REQUIRED WORK> Entries follow. Return each line that contains the word "para".

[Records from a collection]
● ● ●

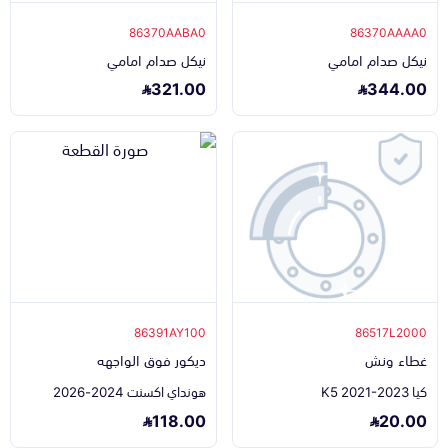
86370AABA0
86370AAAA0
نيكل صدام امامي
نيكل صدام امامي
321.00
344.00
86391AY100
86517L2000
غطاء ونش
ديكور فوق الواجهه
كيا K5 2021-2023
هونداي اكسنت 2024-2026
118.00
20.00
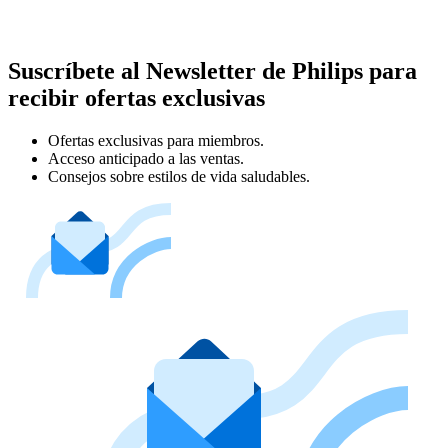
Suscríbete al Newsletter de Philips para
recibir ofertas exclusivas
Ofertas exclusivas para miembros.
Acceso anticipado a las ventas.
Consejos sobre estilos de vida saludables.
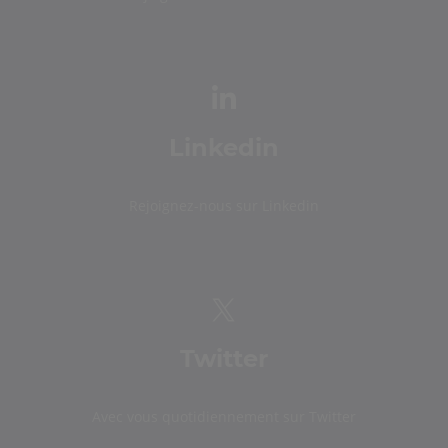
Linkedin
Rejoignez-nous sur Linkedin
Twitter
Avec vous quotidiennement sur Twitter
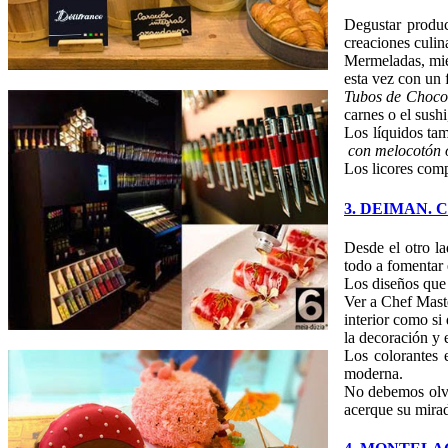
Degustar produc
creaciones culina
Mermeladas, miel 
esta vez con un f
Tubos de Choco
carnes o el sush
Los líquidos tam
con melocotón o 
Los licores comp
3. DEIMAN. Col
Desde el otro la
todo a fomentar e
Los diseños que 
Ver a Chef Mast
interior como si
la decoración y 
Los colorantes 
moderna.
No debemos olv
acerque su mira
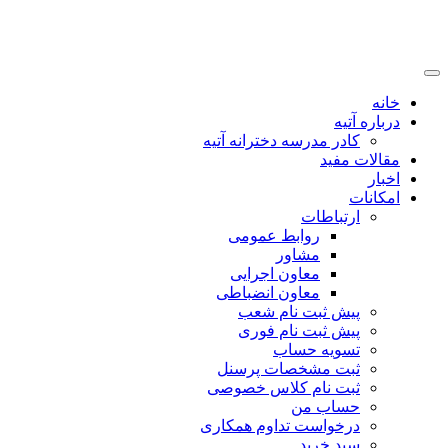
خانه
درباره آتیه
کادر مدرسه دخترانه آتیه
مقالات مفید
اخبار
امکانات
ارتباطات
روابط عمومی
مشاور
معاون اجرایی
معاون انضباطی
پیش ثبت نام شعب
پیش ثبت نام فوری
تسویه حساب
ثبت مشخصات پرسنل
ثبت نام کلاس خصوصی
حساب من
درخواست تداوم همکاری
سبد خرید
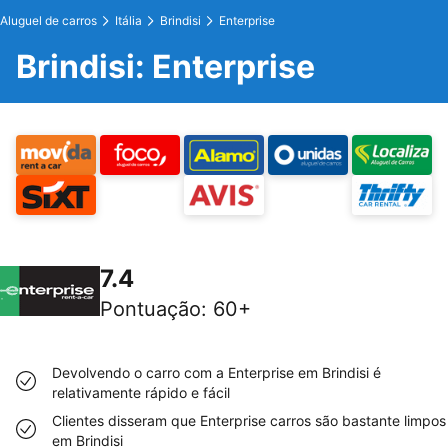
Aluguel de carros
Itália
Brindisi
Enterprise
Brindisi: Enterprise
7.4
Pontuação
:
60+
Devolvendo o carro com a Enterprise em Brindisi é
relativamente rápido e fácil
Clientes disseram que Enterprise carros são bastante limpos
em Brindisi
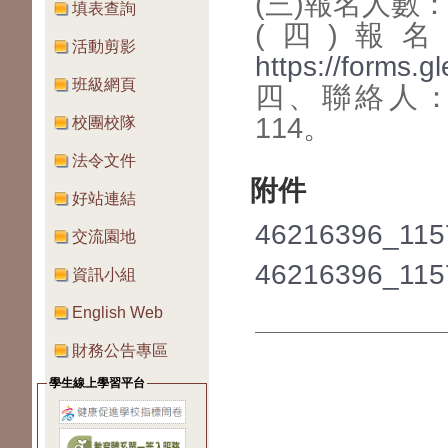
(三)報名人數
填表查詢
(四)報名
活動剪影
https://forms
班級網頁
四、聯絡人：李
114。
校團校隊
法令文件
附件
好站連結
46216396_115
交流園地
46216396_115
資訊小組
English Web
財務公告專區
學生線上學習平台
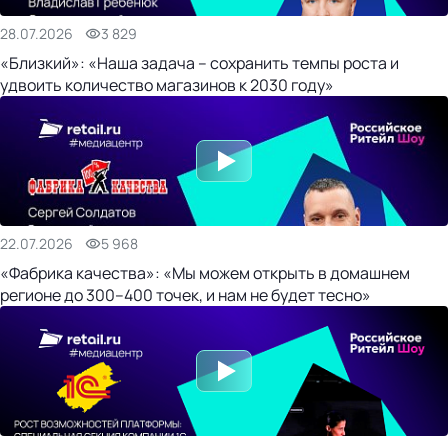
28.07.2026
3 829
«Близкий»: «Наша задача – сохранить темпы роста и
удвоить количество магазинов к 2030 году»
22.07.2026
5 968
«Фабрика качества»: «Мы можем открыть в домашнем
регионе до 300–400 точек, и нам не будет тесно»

● ● ●

WRITTEN SOLUTION>
Suscríbete al Newsletter de Philips para
Ofertas exclusivas para miembros.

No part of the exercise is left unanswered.